1

I am not sure if it is possible and that is why I am asking the question here.

I have a data looks like below

Column A     Column B
  A           0.098
  B           0.076
  C           0.871
  D           0.837
  E           1.981
  F           0.736
  G           0.983
  H           0.019
  I           0.836
  J           0.936
  K           0.197
  L           0.986
  M           0.084
  N           0.048
  O           0.471

The values in column B are linked to the letters in column A. I want to know if it is possible to make a decision on which letters are similar and which letters are not similar based on the value in column B? Is this possible ? if so, how ?

nik
  • 105
  • 1
  • 10
  • 1
    Generally, this question sounds like you are looking for a one-dimensional [clustering solution.](http://stats.stackexchange.com/questions/tagged/clustering) The existence of good answers, such as at http://stats.stackexchange.com/questions/2717, indicates the answer is "yes," but *how* you formulate that answer depends on how you quantify "similar." – whuber Jul 04 '16 at 16:01
  • @whuber thank you very much, would it be possible you give me an example answer ? – nik Jul 04 '16 at 18:14
  • Can't really see the issue here. Most clustering algorithms would work I guess. – Firebug Jul 04 '16 at 18:30
  • The thread I linked to includes two worked examples plus many other general answers. – whuber Jul 04 '16 at 19:11
  • @whuber the problem is that i don't know how to calculate the matrix in that example you showed – nik Jul 04 '16 at 20:01
  • Neither do we: **you** have to specify how the distance between any two rows of your data will be computed. The obvious method (use the absolute value of the differences in $B$) might or might not be of any use. – whuber Jul 04 '16 at 20:52
  • @whuber can you just give me an example? then you can remove your answer if you want. I just want to know how to do that matrix then everything is OK – nik Jul 04 '16 at 21:03
  • Sure: the distance between A and B could be taken as $|0.098 - 0.076| = 0.022$. – whuber Jul 04 '16 at 21:06
  • @whuber Thanks, that I know ! I want to know if statistically it is correct , sorry for misunderstanding that is all what I want to know – nik Jul 04 '16 at 21:12
  • "Statistically correct" has no meaning in this context. Your problem itself determines the "distances" between the observations. No amount of theory can do that. – whuber Jul 04 '16 at 21:17
  • @whuber thank you for your clarification but imagine I draw a conclusion based on the distance matrix between all my elements then i perform one way clustering. How significantly statistically my result can be ? probably I need to have replicate is it? – nik Jul 04 '16 at 21:22
  • If this is how your data set looks like then you don't need any algorithm. It's a simple mapping of B to A. – Aksakal Jul 05 '16 at 17:02

1 Answers1

0

This tool is JMP, but there are many others too.

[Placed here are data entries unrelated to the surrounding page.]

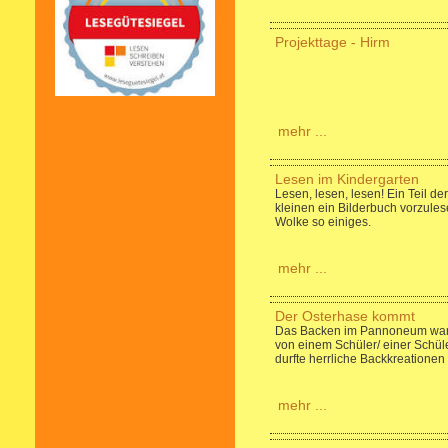
Projekttage - Hirm
mehr ...
Lesen im Kindergarten
Lesen, lesen, lesen! Ein Teil 
kleinen ein Bilderbuch vorzules
Wolke so einiges.
mehr ...
Der Osterhase kommt
Das Backen im Pannoneum war w
von einem Schüler/ einer Schül
durfte herrliche Backkreationen 
mehr ...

Here is how to do it in JMP:

This dialog shows several families of how to make a 1d clustering.

enter image description here

Choosing the defaults, and coloring by value of "Column B", then selecting only the constellation plot gives the following:

enter image description here

This is only about the 2-norm between all pairs of points. There are other norms. There are other transformations.

When the distribution is plotted, the "clusters" (vertical groupings) are also somewhat visible.

enter image description here

To my untrained eye there are at least 3 general groups, and one of those has what looks like 3 sub-groups.

HERE is how to do similar (not same) in R:

Here is the code:
#load data mydata <- read.csv("data.csv")

#compute distance matrix
d <- dist(as.matrix(mydata$Column.B),  #the data
          method = "euclidean")        #the distance measure

#compute cluster membership
hc_0 <- hclust(d,                      #the distance matrix
               method = "ward.D2"       #the cluster method
               ) 

#plot of dendrogram
plot(hc_0)

Here is the result:

enter image description here

It is not a constellation plot, but a dendrogram. Other functions to look at include "rect.hclust" and the "rpuHclust". The "rpuHclust" comes from the "rpuHclust" package.

There are at least 3 other things to consider.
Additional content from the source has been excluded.